= Jesse Buss =

American sports executive

Jesse Buss (born ) is an American sports executive. From 2006 to 2025, he worked for the Los Angeles Lakers. He was known as the team's “draft guru.”

==Career==
===Lakers===
Buss began working for the Lakers in 2006, as a basketball operations assistant. In 2008, he became a scout; in 2011, scouting coordinator; in 2013, scouting director; and in 2015, an assistant general manager.

For the next decade, together with his brother Joey, Buss played a key role in the Lakers’ scouting and player-development operation. They helped to find and cultivate key role players such as Max Christie, Jordan Clarkson, Josh Hart, Austin Reaves, Julius Randle, and Ivica Zubac.
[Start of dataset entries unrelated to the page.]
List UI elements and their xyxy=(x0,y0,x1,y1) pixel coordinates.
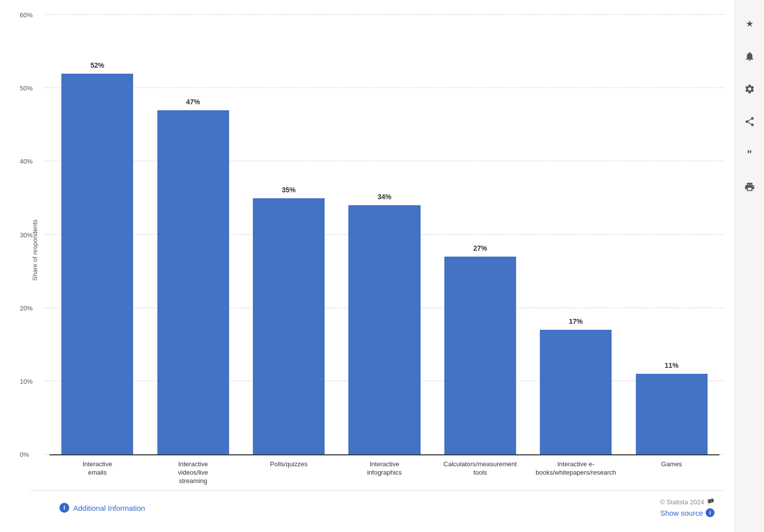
bars-container: 52%47%35%34%27%17%11% xyxy=(45,15,724,454)
main-container: Share of respondents 0%10%20%30%40%50%60… xyxy=(0,0,764,532)
show-source-button[interactable]: Show source i xyxy=(660,508,715,517)
bar-6: 11% xyxy=(636,374,708,454)
bar-value-label: 35% xyxy=(253,186,325,194)
bar-value-label: 17% xyxy=(540,317,612,325)
bar-1: 47% xyxy=(157,110,229,455)
bar-group: 27% xyxy=(432,15,528,454)
quote-icon[interactable]: " xyxy=(741,145,759,163)
bar-group: 47% xyxy=(145,15,240,454)
additional-info-button[interactable]: i Additional Information xyxy=(59,503,145,513)
bar-value-label: 34% xyxy=(348,193,420,201)
x-axis: InteractiveemailsInteractivevideos/lives… xyxy=(45,455,724,486)
bar-group: 11% xyxy=(624,15,719,454)
bar-value-label: 11% xyxy=(636,361,708,369)
additional-info-label: Additional Information xyxy=(73,504,145,512)
chart-wrapper: Share of respondents 0%10%20%30%40%50%60… xyxy=(30,15,724,486)
info-icon: i xyxy=(59,503,69,513)
bell-icon[interactable] xyxy=(741,47,759,65)
chart-plot: 0%10%20%30%40%50%60%52%47%35%34%27%17%11… xyxy=(45,15,724,454)
bar-3: 34% xyxy=(348,205,420,454)
x-tick-label: Interactive e-books/whitepapers/research xyxy=(528,455,623,486)
x-tick-label: Interactiveemails xyxy=(49,455,145,486)
bar-5: 17% xyxy=(540,330,612,454)
chart-area: Share of respondents 0%10%20%30%40%50%60… xyxy=(0,0,734,532)
bar-group: 17% xyxy=(528,15,623,454)
show-source-label: Show source xyxy=(660,509,703,517)
show-source-info-icon: i xyxy=(706,508,715,517)
x-tick-label: Interactivevideos/livestreaming xyxy=(145,455,240,486)
bar-value-label: 27% xyxy=(444,244,516,252)
bar-group: 34% xyxy=(336,15,432,454)
flag-icon: 🏴 xyxy=(707,498,715,506)
bottom-bar: i Additional Information © Statista 2024… xyxy=(30,490,724,522)
statista-credit: © Statista 2024 🏴 xyxy=(660,498,715,506)
print-icon[interactable] xyxy=(741,178,759,196)
share-icon[interactable] xyxy=(741,113,759,131)
bar-group: 52% xyxy=(49,15,145,454)
chart-inner: 0%10%20%30%40%50%60%52%47%35%34%27%17%11… xyxy=(45,15,724,486)
bar-0: 52% xyxy=(61,74,133,455)
bottom-right: © Statista 2024 🏴 Show source i xyxy=(660,498,715,517)
bar-group: 35% xyxy=(241,15,336,454)
x-tick-label: Polls/quizzes xyxy=(241,455,336,486)
star-icon[interactable]: ★ xyxy=(741,15,759,33)
x-tick-label: Games xyxy=(624,455,719,486)
bar-value-label: 52% xyxy=(61,61,133,69)
sidebar: ★ " xyxy=(734,0,764,532)
x-tick-label: Calculators/measurementtools xyxy=(432,455,528,486)
bar-2: 35% xyxy=(253,198,325,455)
x-tick-label: Interactiveinfographics xyxy=(336,455,432,486)
bar-value-label: 47% xyxy=(157,98,229,106)
gear-icon[interactable] xyxy=(741,80,759,98)
bar-4: 27% xyxy=(444,257,516,454)
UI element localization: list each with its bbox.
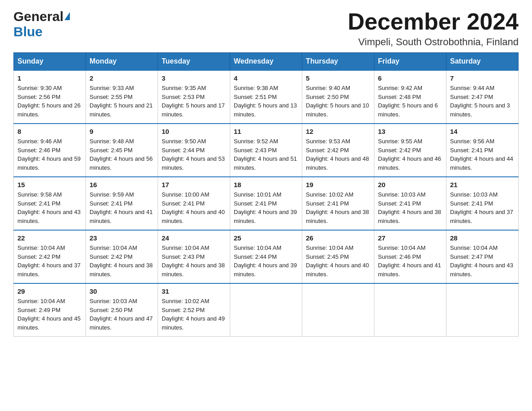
day-info: Sunrise: 10:01 AMSunset: 2:41 PMDaylight… [234,191,297,224]
day-info: Sunrise: 10:04 AMSunset: 2:47 PMDaylight… [450,244,513,278]
day-cell: 16 Sunrise: 9:59 AMSunset: 2:41 PMDaylig… [86,177,158,230]
day-number: 1 [17,74,82,82]
day-number: 21 [450,181,515,188]
day-cell: 10 Sunrise: 9:50 AMSunset: 2:44 PMDaylig… [158,124,230,177]
day-number: 19 [306,181,370,188]
day-cell: 27 Sunrise: 10:04 AMSunset: 2:46 PMDayli… [374,230,446,283]
day-cell: 22 Sunrise: 10:04 AMSunset: 2:42 PMDayli… [14,230,86,283]
week-row-5: 29 Sunrise: 10:04 AMSunset: 2:49 PMDayli… [14,283,519,337]
month-title: December 2024 [348,9,519,34]
day-number: 27 [378,234,442,242]
day-cell: 29 Sunrise: 10:04 AMSunset: 2:49 PMDayli… [14,283,86,337]
day-cell: 20 Sunrise: 10:03 AMSunset: 2:41 PMDayli… [374,177,446,230]
day-number: 22 [17,234,82,242]
day-number: 11 [234,128,298,135]
day-number: 7 [450,74,515,82]
logo-bottom: Blue [13,24,43,39]
header-monday: Monday [86,53,158,71]
header-saturday: Saturday [446,53,519,71]
day-number: 9 [90,128,154,135]
day-info: Sunrise: 10:04 AMSunset: 2:42 PMDaylight… [90,244,153,278]
logo-general-text: General [13,9,64,24]
day-info: Sunrise: 9:53 AMSunset: 2:42 PMDaylight:… [306,138,369,171]
day-info: Sunrise: 9:46 AMSunset: 2:46 PMDaylight:… [17,138,81,171]
day-number: 6 [378,74,442,82]
day-cell: 12 Sunrise: 9:53 AMSunset: 2:42 PMDaylig… [302,124,374,177]
day-number: 29 [17,287,82,295]
day-number: 3 [162,74,226,82]
day-cell: 25 Sunrise: 10:04 AMSunset: 2:44 PMDayli… [230,230,302,283]
week-row-4: 22 Sunrise: 10:04 AMSunset: 2:42 PMDayli… [14,230,519,283]
day-cell: 5 Sunrise: 9:40 AMSunset: 2:50 PMDayligh… [302,70,374,124]
day-header-row: SundayMondayTuesdayWednesdayThursdayFrid… [14,53,519,71]
header-wednesday: Wednesday [230,53,302,71]
title-section: December 2024 Vimpeli, South Ostrobothni… [348,9,519,48]
header-tuesday: Tuesday [158,53,230,71]
day-cell [446,283,519,337]
day-cell: 9 Sunrise: 9:48 AMSunset: 2:45 PMDayligh… [86,124,158,177]
day-cell: 14 Sunrise: 9:56 AMSunset: 2:41 PMDaylig… [446,124,519,177]
day-info: Sunrise: 9:33 AMSunset: 2:55 PMDaylight:… [90,85,153,118]
day-cell: 23 Sunrise: 10:04 AMSunset: 2:42 PMDayli… [86,230,158,283]
day-number: 8 [17,128,82,135]
day-info: Sunrise: 9:59 AMSunset: 2:41 PMDaylight:… [90,191,153,224]
day-number: 13 [378,128,442,135]
day-info: Sunrise: 9:30 AMSunset: 2:56 PMDaylight:… [17,85,81,118]
day-number: 14 [450,128,515,135]
day-cell [230,283,302,337]
day-number: 23 [90,234,154,242]
day-cell: 3 Sunrise: 9:35 AMSunset: 2:53 PMDayligh… [158,70,230,124]
day-info: Sunrise: 10:02 AMSunset: 2:41 PMDaylight… [306,191,369,224]
day-info: Sunrise: 9:44 AMSunset: 2:47 PMDaylight:… [450,85,510,118]
day-info: Sunrise: 10:03 AMSunset: 2:50 PMDaylight… [90,298,153,331]
day-info: Sunrise: 9:38 AMSunset: 2:51 PMDaylight:… [234,85,297,118]
day-number: 25 [234,234,298,242]
day-info: Sunrise: 10:02 AMSunset: 2:52 PMDaylight… [162,298,225,331]
day-info: Sunrise: 9:48 AMSunset: 2:45 PMDaylight:… [90,138,153,171]
day-info: Sunrise: 10:04 AMSunset: 2:43 PMDaylight… [162,244,225,278]
calendar-body: 1 Sunrise: 9:30 AMSunset: 2:56 PMDayligh… [14,70,519,337]
calendar-table: SundayMondayTuesdayWednesdayThursdayFrid… [13,52,519,337]
day-number: 2 [90,74,154,82]
day-number: 31 [162,287,226,295]
day-info: Sunrise: 10:04 AMSunset: 2:44 PMDaylight… [234,244,297,278]
day-info: Sunrise: 9:50 AMSunset: 2:44 PMDaylight:… [162,138,225,171]
day-cell: 24 Sunrise: 10:04 AMSunset: 2:43 PMDayli… [158,230,230,283]
day-number: 18 [234,181,298,188]
day-cell: 6 Sunrise: 9:42 AMSunset: 2:48 PMDayligh… [374,70,446,124]
day-cell: 2 Sunrise: 9:33 AMSunset: 2:55 PMDayligh… [86,70,158,124]
week-row-1: 1 Sunrise: 9:30 AMSunset: 2:56 PMDayligh… [14,70,519,124]
header-thursday: Thursday [302,53,374,71]
day-info: Sunrise: 9:42 AMSunset: 2:48 PMDaylight:… [378,85,438,118]
day-number: 12 [306,128,370,135]
day-cell: 19 Sunrise: 10:02 AMSunset: 2:41 PMDayli… [302,177,374,230]
day-info: Sunrise: 9:52 AMSunset: 2:43 PMDaylight:… [234,138,297,171]
day-cell: 4 Sunrise: 9:38 AMSunset: 2:51 PMDayligh… [230,70,302,124]
day-info: Sunrise: 10:03 AMSunset: 2:41 PMDaylight… [450,191,513,224]
day-number: 26 [306,234,370,242]
logo: General Blue [13,9,70,39]
day-number: 16 [90,181,154,188]
day-info: Sunrise: 9:56 AMSunset: 2:41 PMDaylight:… [450,138,513,171]
day-cell: 30 Sunrise: 10:03 AMSunset: 2:50 PMDayli… [86,283,158,337]
day-cell [302,283,374,337]
day-number: 15 [17,181,82,188]
day-info: Sunrise: 10:03 AMSunset: 2:41 PMDaylight… [378,191,441,224]
header-friday: Friday [374,53,446,71]
day-cell: 26 Sunrise: 10:04 AMSunset: 2:45 PMDayli… [302,230,374,283]
day-info: Sunrise: 9:35 AMSunset: 2:53 PMDaylight:… [162,85,225,118]
day-cell: 17 Sunrise: 10:00 AMSunset: 2:41 PMDayli… [158,177,230,230]
day-cell [374,283,446,337]
header-sunday: Sunday [14,53,86,71]
day-number: 17 [162,181,226,188]
day-cell: 18 Sunrise: 10:01 AMSunset: 2:41 PMDayli… [230,177,302,230]
day-cell: 15 Sunrise: 9:58 AMSunset: 2:41 PMDaylig… [14,177,86,230]
day-number: 24 [162,234,226,242]
day-number: 28 [450,234,515,242]
day-number: 5 [306,74,370,82]
day-cell: 31 Sunrise: 10:02 AMSunset: 2:52 PMDayli… [158,283,230,337]
day-info: Sunrise: 10:00 AMSunset: 2:41 PMDaylight… [162,191,225,224]
day-cell: 7 Sunrise: 9:44 AMSunset: 2:47 PMDayligh… [446,70,519,124]
day-info: Sunrise: 9:58 AMSunset: 2:41 PMDaylight:… [17,191,81,224]
day-cell: 1 Sunrise: 9:30 AMSunset: 2:56 PMDayligh… [14,70,86,124]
Buss was involved in the NBA draft year-round, playing a leading role in the Lakers’ draft strategy. According to Fox Sports, Jesse and Joey “have been praised for their roles in the Lakers’ successful drafts and free-agent signings.”

When Jerry Buss died in 2013, ownership of the Lakers transitioned to a trust controlled by his children. (Jesse is Jerry's youngest child and was born in the 1980s to Jerry's girlfriend Karen Demel.)

In June 2025, Mark Walter, the chairman of the Los Angeles Dodgers, agreed to buy the controlling interest of the Lakers from the Buss family, at a $10 billion valuation. At the time, this valuation was the highest for a professional sports franchise. The NBA's board of governors approved the sale in October 2025.

In November 2025, as part of overhauling the scouting staff, the Lakers fired Buss, along with his brother Joey, the team's alternate governor, vice president of research and development, and president of the team's G League affiliate, the South Bay Lakers. Both Buss brothers retained their minority ownership shares.

===Buss Sports Capital===
In September 2025, Joey and Jesse created Buss Sports Capital, an investment company specializing in sports.

===Left Coast Legends===
Buss is the program director for a youth basketball program, the Left Coast Legends, which is part of the Amateur Athletic Union. In 2025, Buss donated a basketball court to the Bel Air Presbyterian School, where the Legends practice.

==Personal life==
In 2023, Buss married Sarah Jordan, at their home in Los Angeles. They have two sons.

As of November 2025, Buss has been dealing with an unspecified illness for several years, for which he receives immunotherapy treatments.